Hyperthyroidism is a disease that we mostly see in cats over the age of 10, although it can happen at any age, to any animal. Hyperthyroidism occurs when the thyroid gland, which lies at the front of the neck, becomes overactive and produces too much hormone. The jury is currently still out as to a specific cause for this overactivity of the thyroid gland but many factors are implicated including diet and environment as well as cancer. Normally this hormone controls the metabolism, along with many other things including heart rate and brain function.

The classical appearance of a cat affected by hyperthyroidism is one that is losing weight, eating more than normal and slightly (if not completely!) hyperactive. They also often have a poorer hair coat than normal and drink lots of water.

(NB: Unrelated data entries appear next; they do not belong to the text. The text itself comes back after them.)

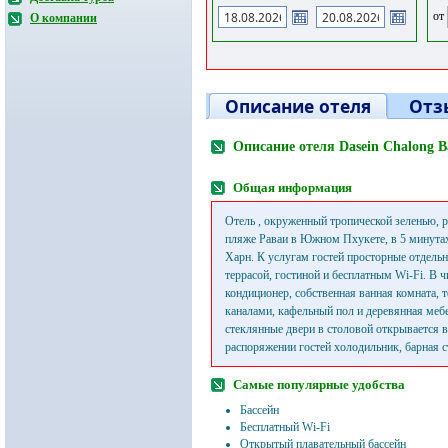
от
О компании
Описание отеля
Отз
Описание отеля Dasein Chalong B
Общая информация
Отель , окруженный тропической зеленью, 
пляже Раваи в Южном Пхукете, в 5 минута
Харн. К услугам гостей просторные отдельн
террасой, гостиной и бесплатным Wi-Fi. В ч
кондиционер, собственная ванная комната, 
каналами, кафельный пол и деревянная меб
стеклянные двери в столовой открывается ви
распоряжении гостей холодильник, барная с
Самые популярные удобства
Бассейн
Бесплатный Wi-Fi
Открытый плавательный бассейн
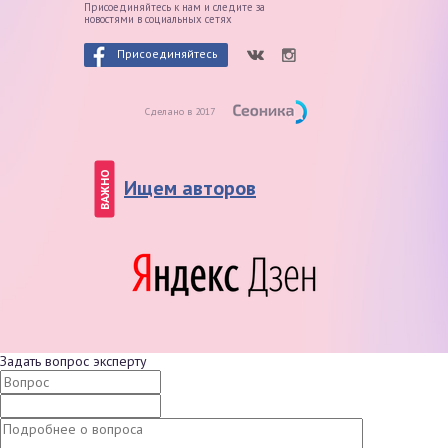
Присоединяйтесь к нам и следите
за
новостями в социальных сетях
Присоединяйтесь
Сделано в 2017
ВАЖНО
Ищем авторов
Задать вопрос эксперту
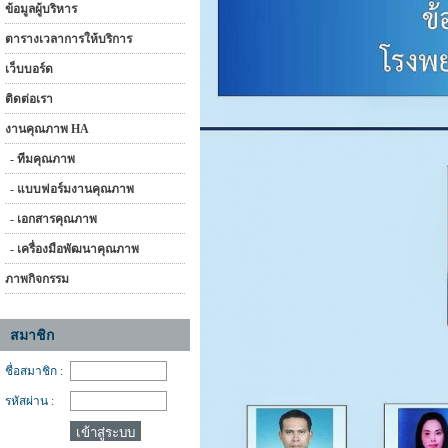
ข้อมูลผู้บริหาร
ตารางเวลาการให้บริการ
เว็บบอร์ด
ติดต่อเรา
งานคุณภาพ HA
- ทีมคุณภาพ
- แบบฟอร์มงานคุณภาพ
- เอกสารคุณภาพ
- เครื่องมือพัฒนาคุณภาพ
ภาพกิจกรรม
สมาชิก
ชื่อสมาชิก :
รหัสผ่าน :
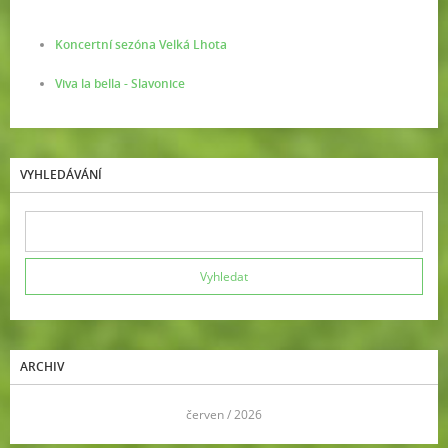
Koncertní sezóna Velká Lhota
Viva la bella - Slavonice
VYHLEDÁVÁNÍ
ARCHIV
<<
červen / 2026
>>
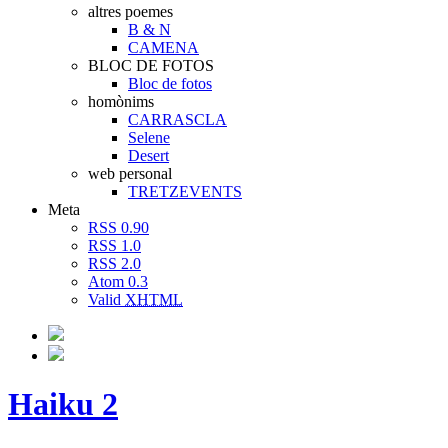
altres poemes
B & N
CAMENA
BLOC DE FOTOS
Bloc de fotos
homònims
CARRASCLA
Selene
Desert
web personal
TRETZEVENTS
Meta
RSS 0.90
RSS 1.0
RSS 2.0
Atom 0.3
Valid
XHTML
Haiku 2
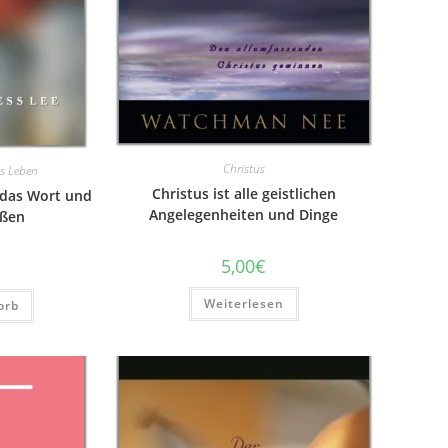
Christus
s Leben
Christus ist alle geistlichen
 das Wort und
Angelegenheiten und Dinge
eßen
5,00
€
Weiterlesen
orb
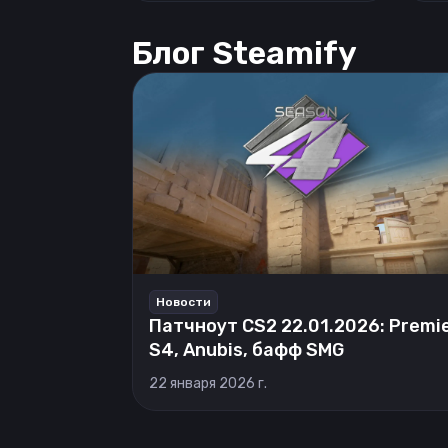
Блог Steamify
Новости
Патчноут CS2 22.01.2026: Premi
S4, Anubis, бафф SMG
22 января 2026 г.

Occasionally, hyperthyroidism can be hiding other diseases as well. Thyroid hormone is actually directly toxic to some tissues within the body and so you can imagine that when it is present in such high amounts, we are often able to see this damage. Two of the most common issues are heart and kidney problems. Cats with diagnosed hyperthyroidism are more likely to be affected by kidney failure, but because the heart rate and strength is increased so much by the increased thyroid hormone, the kidney issues are able to hide beneath a greatly increased blood pressure.

This becomes an issue when we start treating the animal and reducing the thyroid hormone, as the kidney disease can become apparent at this point. This is a major reason why we need to continue monitoring with specific blood tests well after diagnosis and during ongoing treatment.

We diagnose this disease by taking a blood test to measure the level of the hormone in the blood. At this stage, because of the issues mentioned above, we will often do a screen of how the other internal organs are working to try to spot any damage early.

Once diagnosed, there are various treatment options including tablets and topical ointments. Another method is that because the thyroid hormone is made using iodine, we can reduce the intake of iodine with prescription foods.

If you’re worried that your previously loving, easily kept kitty is now feisty and skinny, then it might be well worth a visit to your local clinic!